◆ Problem to solve
Below are the records; collect from them each line containing the string "Rukun".

◆ Source data
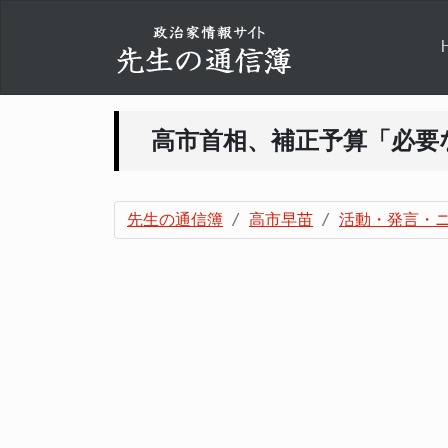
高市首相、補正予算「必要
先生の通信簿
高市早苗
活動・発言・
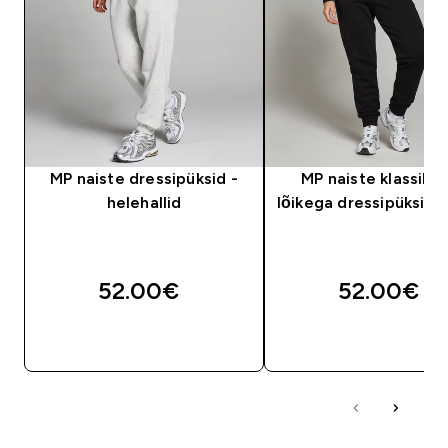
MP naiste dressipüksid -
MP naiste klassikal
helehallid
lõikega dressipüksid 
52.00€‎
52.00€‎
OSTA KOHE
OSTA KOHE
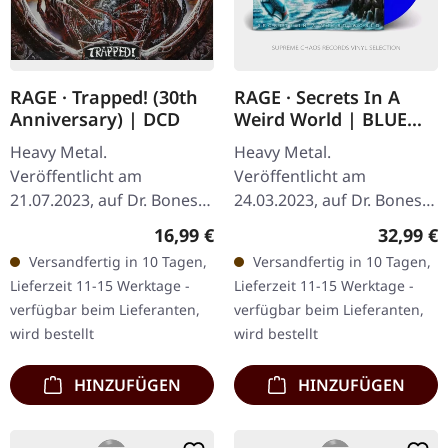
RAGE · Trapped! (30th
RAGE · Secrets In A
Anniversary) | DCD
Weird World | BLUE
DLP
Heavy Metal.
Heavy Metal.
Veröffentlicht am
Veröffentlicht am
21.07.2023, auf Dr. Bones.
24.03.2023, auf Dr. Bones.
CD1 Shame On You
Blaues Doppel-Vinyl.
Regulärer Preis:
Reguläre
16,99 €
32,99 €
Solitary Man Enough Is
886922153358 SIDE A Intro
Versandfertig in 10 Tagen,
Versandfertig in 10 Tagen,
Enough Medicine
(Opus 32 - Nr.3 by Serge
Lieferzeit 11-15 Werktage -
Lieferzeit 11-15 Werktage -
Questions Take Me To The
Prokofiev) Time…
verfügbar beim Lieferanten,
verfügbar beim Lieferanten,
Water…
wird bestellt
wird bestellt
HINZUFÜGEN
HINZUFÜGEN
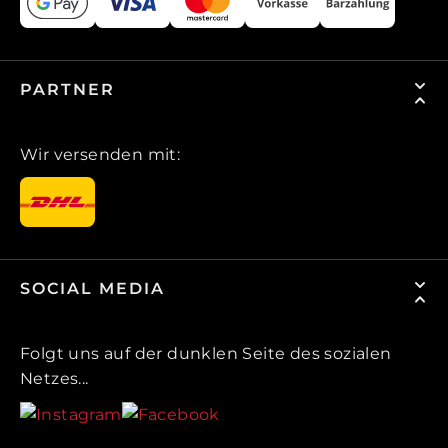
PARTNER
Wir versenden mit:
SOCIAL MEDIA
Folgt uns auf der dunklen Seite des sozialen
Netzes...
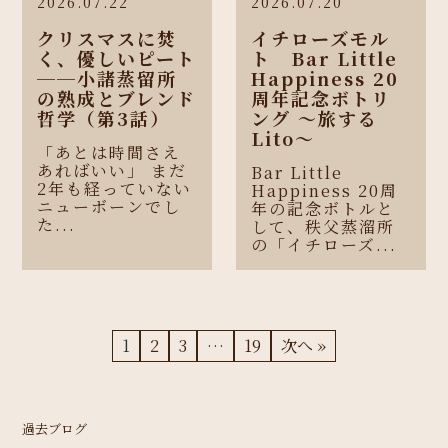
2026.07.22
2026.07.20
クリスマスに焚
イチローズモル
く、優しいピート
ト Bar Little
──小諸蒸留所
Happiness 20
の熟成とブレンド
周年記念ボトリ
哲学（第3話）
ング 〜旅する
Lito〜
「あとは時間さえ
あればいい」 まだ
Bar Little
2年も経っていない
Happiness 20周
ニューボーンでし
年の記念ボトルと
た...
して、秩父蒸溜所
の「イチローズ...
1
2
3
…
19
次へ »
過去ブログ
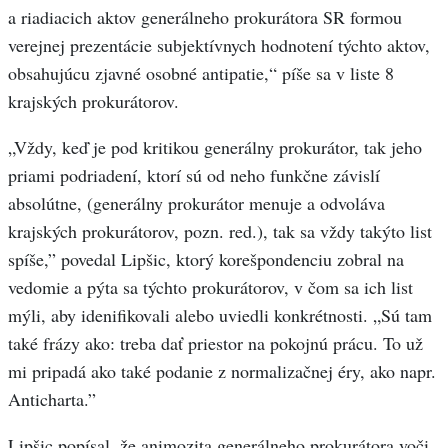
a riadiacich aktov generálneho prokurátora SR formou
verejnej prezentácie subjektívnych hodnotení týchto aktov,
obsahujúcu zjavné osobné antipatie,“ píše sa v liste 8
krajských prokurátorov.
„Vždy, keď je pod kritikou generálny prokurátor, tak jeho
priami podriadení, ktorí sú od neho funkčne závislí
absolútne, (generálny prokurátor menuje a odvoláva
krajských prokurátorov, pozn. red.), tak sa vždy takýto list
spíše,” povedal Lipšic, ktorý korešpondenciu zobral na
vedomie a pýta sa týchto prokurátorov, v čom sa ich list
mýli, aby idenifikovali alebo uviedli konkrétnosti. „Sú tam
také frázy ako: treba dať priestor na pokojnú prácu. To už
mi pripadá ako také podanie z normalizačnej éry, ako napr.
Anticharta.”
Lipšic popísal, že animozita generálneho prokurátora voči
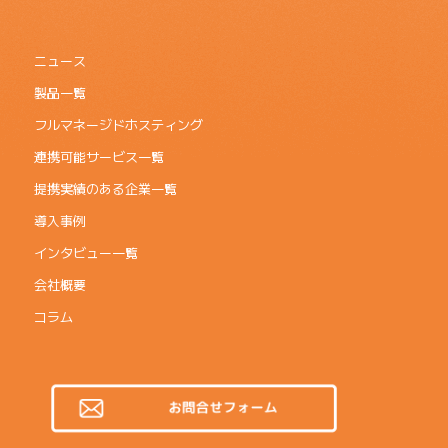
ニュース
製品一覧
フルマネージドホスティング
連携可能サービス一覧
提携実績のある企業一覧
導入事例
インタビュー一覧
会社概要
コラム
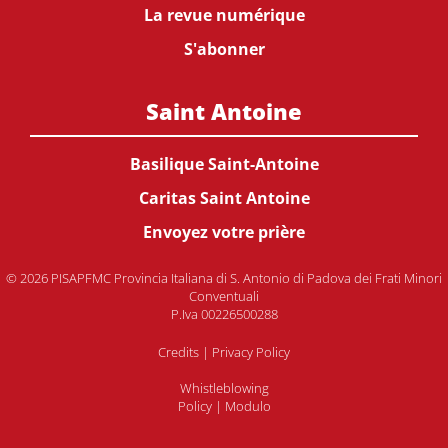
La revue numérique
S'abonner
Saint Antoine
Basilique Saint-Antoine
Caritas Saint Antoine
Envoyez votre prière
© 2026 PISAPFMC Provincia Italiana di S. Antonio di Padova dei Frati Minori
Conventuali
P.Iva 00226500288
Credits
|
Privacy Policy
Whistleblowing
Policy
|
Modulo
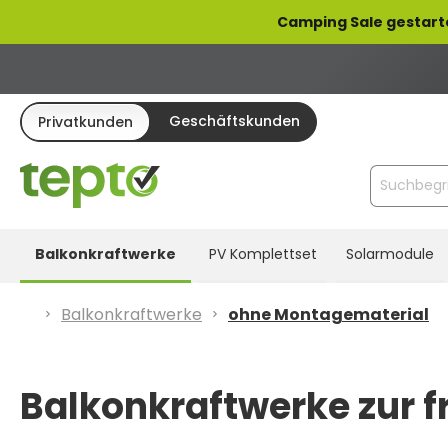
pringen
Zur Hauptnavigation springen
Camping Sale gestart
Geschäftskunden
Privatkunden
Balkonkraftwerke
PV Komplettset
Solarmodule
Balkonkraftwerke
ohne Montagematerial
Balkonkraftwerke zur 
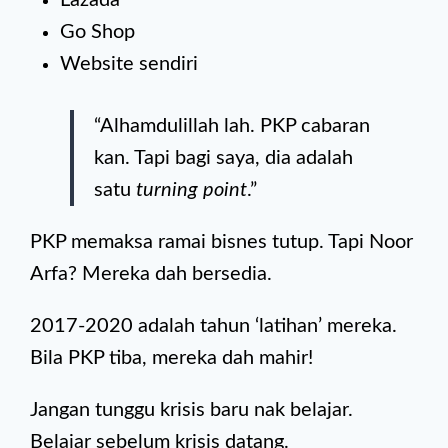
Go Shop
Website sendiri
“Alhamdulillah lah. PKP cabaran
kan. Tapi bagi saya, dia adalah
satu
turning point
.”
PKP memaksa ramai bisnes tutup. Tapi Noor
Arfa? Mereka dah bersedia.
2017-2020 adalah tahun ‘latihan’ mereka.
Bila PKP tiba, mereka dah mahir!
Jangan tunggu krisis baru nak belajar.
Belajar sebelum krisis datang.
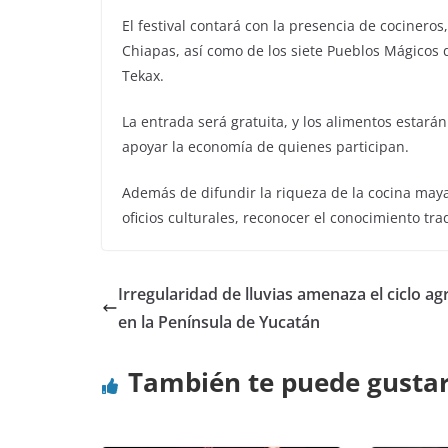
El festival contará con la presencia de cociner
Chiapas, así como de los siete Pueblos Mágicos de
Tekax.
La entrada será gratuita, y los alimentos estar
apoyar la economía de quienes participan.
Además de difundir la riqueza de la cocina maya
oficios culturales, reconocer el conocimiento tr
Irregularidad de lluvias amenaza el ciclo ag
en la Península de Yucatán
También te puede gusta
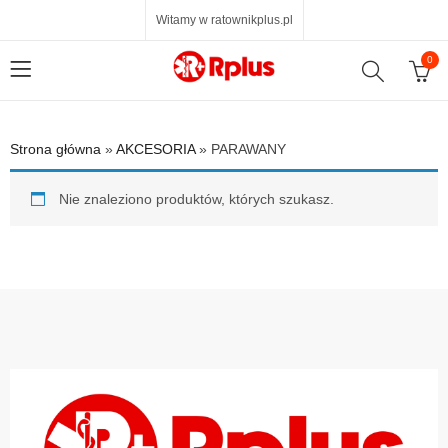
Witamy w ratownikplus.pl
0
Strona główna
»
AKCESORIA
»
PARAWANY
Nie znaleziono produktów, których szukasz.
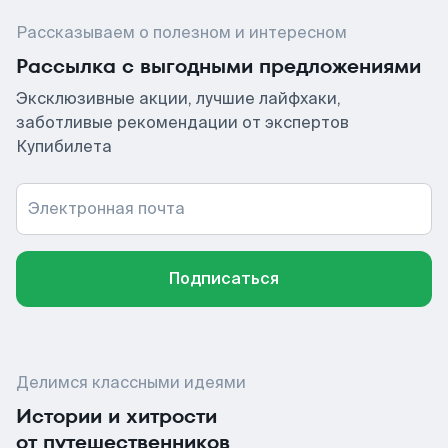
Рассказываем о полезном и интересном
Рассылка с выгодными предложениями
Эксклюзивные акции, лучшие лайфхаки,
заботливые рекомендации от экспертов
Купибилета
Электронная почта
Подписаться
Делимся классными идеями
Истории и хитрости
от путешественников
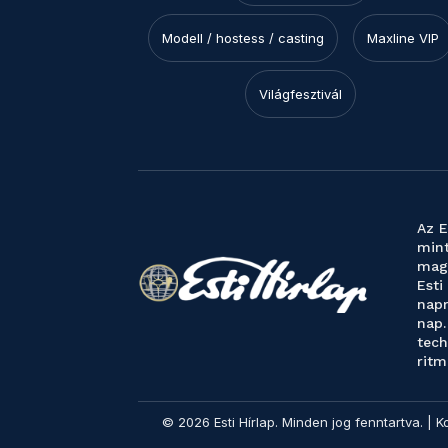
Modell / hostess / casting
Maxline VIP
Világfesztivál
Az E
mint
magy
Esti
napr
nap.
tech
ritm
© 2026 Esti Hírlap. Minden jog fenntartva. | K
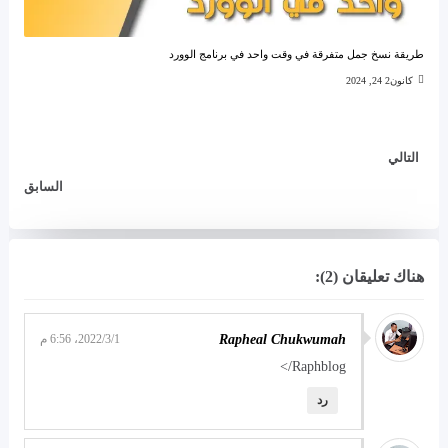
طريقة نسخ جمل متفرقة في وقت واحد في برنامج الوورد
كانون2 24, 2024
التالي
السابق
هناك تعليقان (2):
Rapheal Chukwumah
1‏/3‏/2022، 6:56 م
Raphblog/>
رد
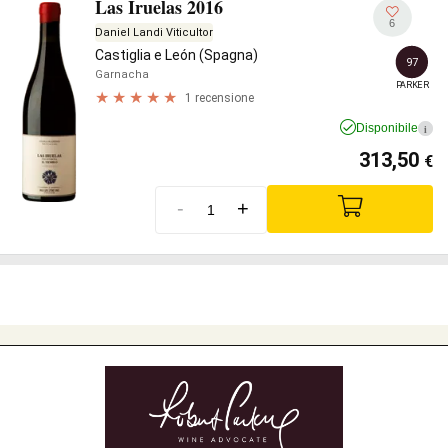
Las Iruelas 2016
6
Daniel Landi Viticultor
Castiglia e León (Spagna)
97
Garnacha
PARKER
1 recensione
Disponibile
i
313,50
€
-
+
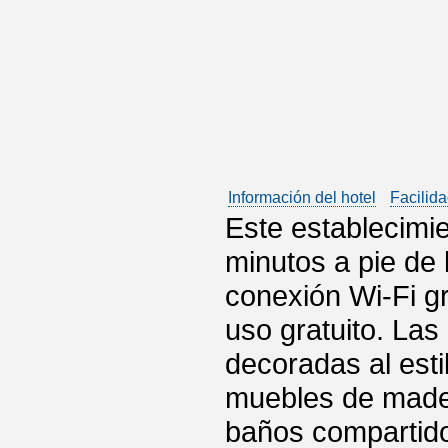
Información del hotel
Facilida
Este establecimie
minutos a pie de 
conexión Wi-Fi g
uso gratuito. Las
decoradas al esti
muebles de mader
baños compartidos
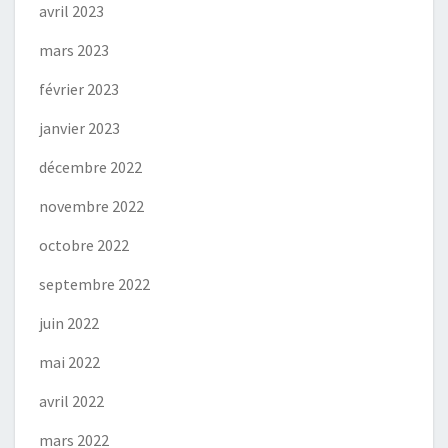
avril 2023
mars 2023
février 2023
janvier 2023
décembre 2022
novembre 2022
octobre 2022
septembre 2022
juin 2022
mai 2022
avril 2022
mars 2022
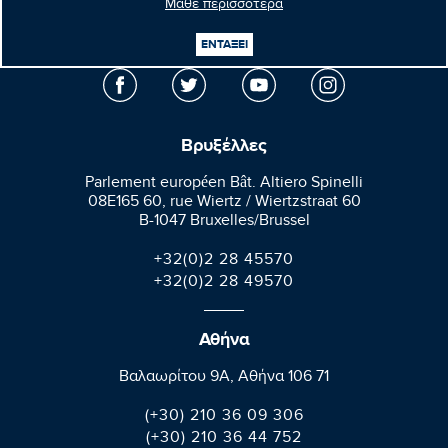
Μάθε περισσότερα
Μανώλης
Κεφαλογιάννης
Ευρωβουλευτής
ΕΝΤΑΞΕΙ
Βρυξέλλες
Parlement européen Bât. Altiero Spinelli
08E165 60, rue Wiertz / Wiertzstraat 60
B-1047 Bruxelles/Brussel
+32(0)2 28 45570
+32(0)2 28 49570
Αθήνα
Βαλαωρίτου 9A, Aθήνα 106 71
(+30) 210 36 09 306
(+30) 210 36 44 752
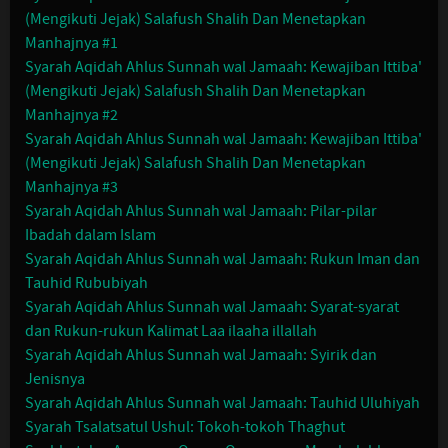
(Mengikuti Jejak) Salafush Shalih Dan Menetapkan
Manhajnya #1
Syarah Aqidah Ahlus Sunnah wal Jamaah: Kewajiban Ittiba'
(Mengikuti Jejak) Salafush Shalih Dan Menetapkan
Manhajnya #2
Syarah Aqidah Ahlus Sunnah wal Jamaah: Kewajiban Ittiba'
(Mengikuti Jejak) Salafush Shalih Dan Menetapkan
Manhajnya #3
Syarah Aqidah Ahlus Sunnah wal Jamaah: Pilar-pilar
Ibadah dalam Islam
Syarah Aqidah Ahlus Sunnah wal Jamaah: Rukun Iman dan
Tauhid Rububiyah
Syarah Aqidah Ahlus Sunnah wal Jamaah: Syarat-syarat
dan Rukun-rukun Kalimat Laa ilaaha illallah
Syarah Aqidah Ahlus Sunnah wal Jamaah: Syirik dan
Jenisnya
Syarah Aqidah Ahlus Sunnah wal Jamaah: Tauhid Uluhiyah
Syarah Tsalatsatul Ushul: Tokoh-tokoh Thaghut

◆ Answer area
Syarah Aqidah Ahlus Sunnah wal Jamaah: Rukun Iman dan
dan Rukun-rukun Kalimat Laa ilaaha illallah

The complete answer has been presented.